Biarkan penduduk lokal yang mengambil keuntungan dari danau itu dengan cara yang sealami mungkin, bukan pemaksaan bercampur polusi yang akan merusak danau itu. Merusak danau itu berarti sama dengan merusak masa depan bahkan masa sekarang.
Untuk menyebut satu lagi di antara masih banyak kasus di Sumatra Utara saja: Betapa mengherankan bahwa seorang pastor, Rantinus Manalu menjadi tersangka karena mendampingi warga desa warga petani di Purba Tua Sibolga. Tuduhan kepada pastor ini sungguh tak masuk akal bagi mereka yang masih punya akal.
[caption id="attachment_40937" align="alignleft" width="300" caption="(Sumber: FB Edy Simatupang --- Ps Rantinus Manalu Pr, berdiri di sebelah kiri, yang tidak memakai topi). "][/caption]
Negara ini melalui aparat-aparatnya bisa menjadi tidak punya akal apalagi budi.
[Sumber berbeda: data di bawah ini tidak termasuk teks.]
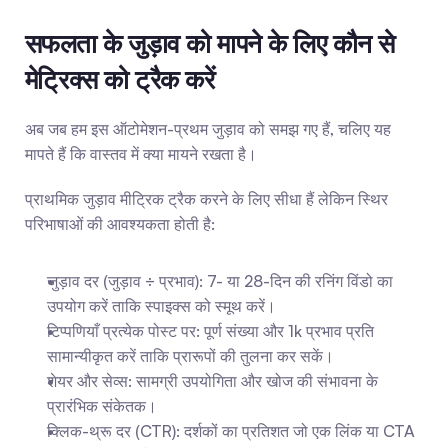
सफलता के जुड़ाव को मापने के लिए कौन से 
मेट्रिक्स को ट्रैक करें
अब जब हम इस ऑटोमेशन-प्रथम जुड़ाव को समझ गए हैं, चलिए यह 
मापते हैं कि वास्तव में क्या मायने रखता है।
प्राथमिक जुड़ाव मीट्रिक ट्रैक करने के लिए सीधा हैं लेकिन स्थिर 
परिभाषाओं की आवश्यकता होती है:
जुड़ाव दर (जुड़ाव ÷ प्रभाव): 7- या 28-दिन की रनिंग विंडो का 
उपयोग करें ताकि स्पाइक्स को स्मूथ करें।
टिप्पणियाँ प्रत्येक पोस्ट पर: पूर्ण संख्या और 1k प्रभाव प्रति 
सामान्यीकृत करें ताकि प्रारूपों की तुलना कर सकें।
शेयर और सेव्स: सामग्री उपयोगिता और खोज की संभावना के 
प्रारंभिक संकेतक।
क्लिक-थ्रू दर (CTR): दर्शकों का प्रतिशत जो एक लिंक या CTA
Pastor ini justru melakukan tugas dan kewajiban negara yang mustinya melindungi dan menjamin hak-hak hidup warga negara terutama mereka yang miskin. Betapa mengherankan sebab justru negara melalui aparat-aparatnya menangkap Pastor Rantinus Manalu dan menjadikannya tersangka. Benar-benar sebuah dagelan yang sangat menyedihkan!
Kabar terakhir yang saya baca dari FB Ito Robert Manurung, Ps Rantinus Manalu Pr sekarang sudah kembali ke Sibolga, tidak lagi dalam tahanan polisi di Medan. Pastor pejuang bagi kaum miskin ini akan diperiksa lagi oleh polisi pada tanggal 14 Januari ini. Kita kawal pemeriksaan ini bersama-sama agar negara tidak seenaknya bertindak terhadap warga yang justru menjadi pembela kaum papa.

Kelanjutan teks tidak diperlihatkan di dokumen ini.